Why is the Pentagon Underfunded?

The courtiers in the Hall of Mirrors that is Versailles on the Potomac are lining up to give Leon Panetta advice on how to manage the Pentagon in the coming era of budget “constraints.”  Most of this wisdom takes the form of platitudes of how important it is to have a strategy and to make the hard choices needed to budget for that strategy. Duh!

My current favorite is Dr. Daniel Goure’s recent blog on the web page of the Lexington Institute, a pro-defense “think tank.”  Goure starts his advisory by saying:

Let’s be honest. The current U.S. defense program is underfunded, even at over $500 billion a year in the base budget and another $100 billion plus in contingency expenses.

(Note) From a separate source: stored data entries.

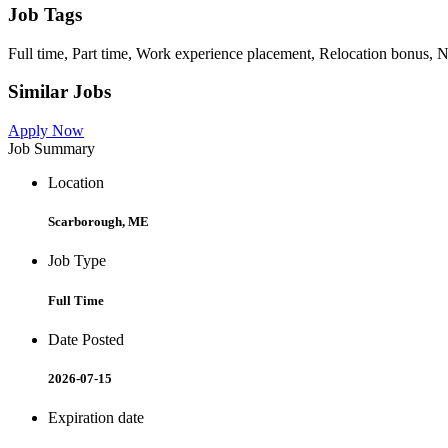
Job Tags
Full time, Part time, Work experience placement, Relocation bonus, Ni
Similar Jobs
Apply Now
Job Summary
Location
Scarborough, ME
Job Type
Full Time
Date Posted
2026-07-15
Expiration date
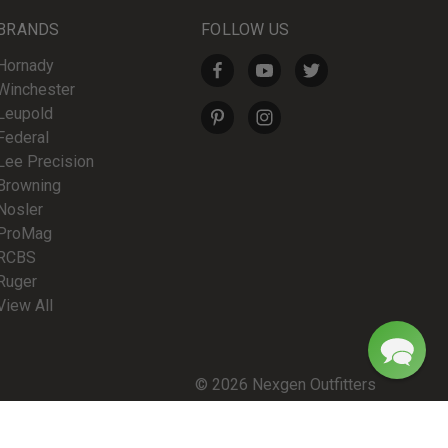
BRANDS
FOLLOW US
Hornady
Winchester
Leupold
Federal
Lee Precision
Browning
Nosler
ProMag
RCBS
Ruger
View All
© 2026 Nexgen Outfitters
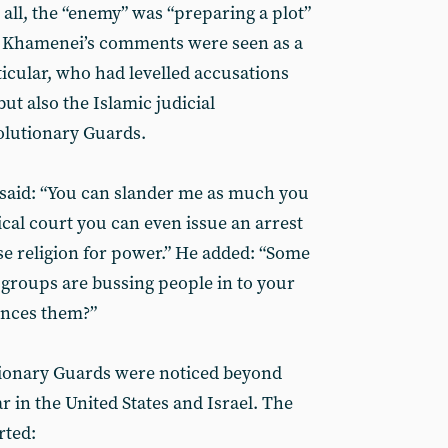
 all, the “enemy” was “preparing a plot”
e. Khamenei’s comments were seen as a
icular, who had levelled accusations
but also the Islamic judicial
olutionary Guards.
 said: “You can slander me as much you
rical court you can even issue an arrest
se religion for power.” He added: “Some
 groups are bussing people in to your
ances them?”
tionary Guards were noticed beyond
ar in the United States and Israel. The
rted:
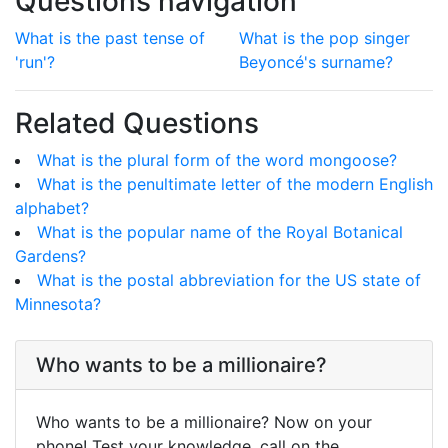
Questions navigation
What is the past tense of
What is the pop singer
'run'?
Beyoncé's surname?
Related Questions
What is the plural form of the word mongoose?
What is the penultimate letter of the modern English
alphabet?
What is the popular name of the Royal Botanical
Gardens?
What is the postal abbreviation for the US state of
Minnesota?
Who wants to be a millionaire?
Who wants to be a millionaire? Now on your
phone! Test your knowledge, call on the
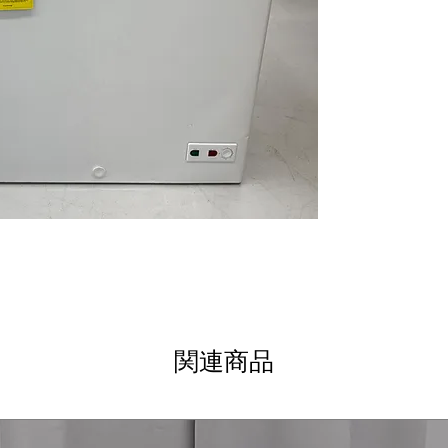
safely frozen d
Two Plastic Lift
baskets allow e
frozen items
Exterior Power 
powered and op
Adjustable Temp
temperature adj
preservation
LED Interior Lig
improves interior 
Manual Defrost
ensures depend
Dimensions: 33 3
chest freezer siz
areas
関連商品
Includes 1-Year Wa
Call Today 704-960-4
More!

Goure then goes on to discuss the need for vision, particularly concerning controlling personnel and health costs and avoiding duplication by transferring work done in government facilities, and by the military, to contractors.  In other words, when times are tough, return to the old game of protecting industry at the expense of the soldier and the taxpayer.

Thanks for your honesty, Daniel, but more of the same won’t cut it this time.

Goure is correct about one thing, however.  The defense program is underfunded.  But before dispensing advice on how to shovel money to his friends in industry, Goure ought to explain how and why the highest budget since the end of World War II could possibly end up underfunding the current program.  After all, the United States is engaged in a tough but relatively small war on terror, with far smaller forces and minuscule operational tempos compared to those deployed to either Korea and Vietnam.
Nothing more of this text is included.